(Data excerpts)
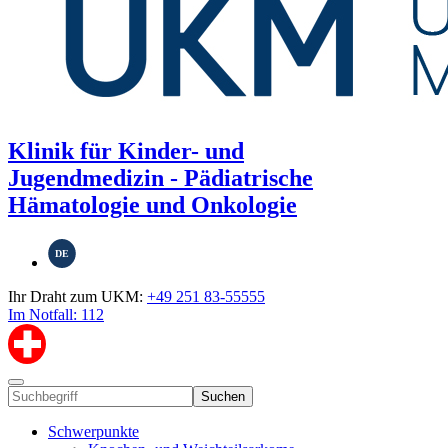
Klinik für Kinder- und
Jugendmedizin - Pädiatrische
Hämatologie und Onkologie
DE
Ihr Draht zum UKM:
+49 251 83-55555
Im Notfall: 112
Suchen
Schwerpunkte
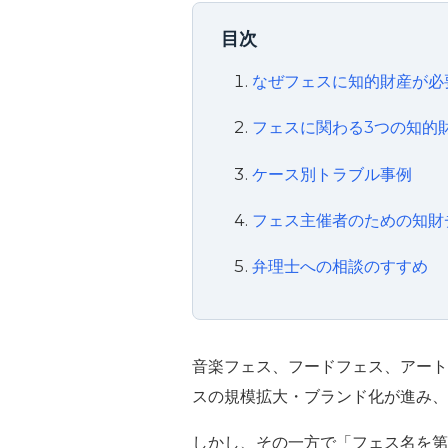
目次
なぜフェスに知的財産が必
フェスに関わる3つの知的
ケース別トラブル事例
フェス主催者のための知財
弁理士への相談のすすめ
音楽フェス、フードフェス、アート
スの規模拡大・ブランド化が進み、
しかし、その一方で「フェス名を第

**What you will do**
Starting at the line that contains "Hämatologie und Onkologie", return every line through the end of the records above exactly as written, and return no pictures.

**Answer box**
Hämatologie und Onkologie
DE
Ihr Draht zum UKM:
+49 251 83-55555
Im Notfall: 112
Suchen
Schwerpunkte
目次
なぜフェスに知的財産が必
フェスに関わる3つの知的
ケース別トラブル事例
フェス主催者のための知財
弁理士への相談のすすめ
音楽フェス、フードフェス、アート
スの規模拡大・ブランド化が進み、
しかし、その一方で「フェス名を第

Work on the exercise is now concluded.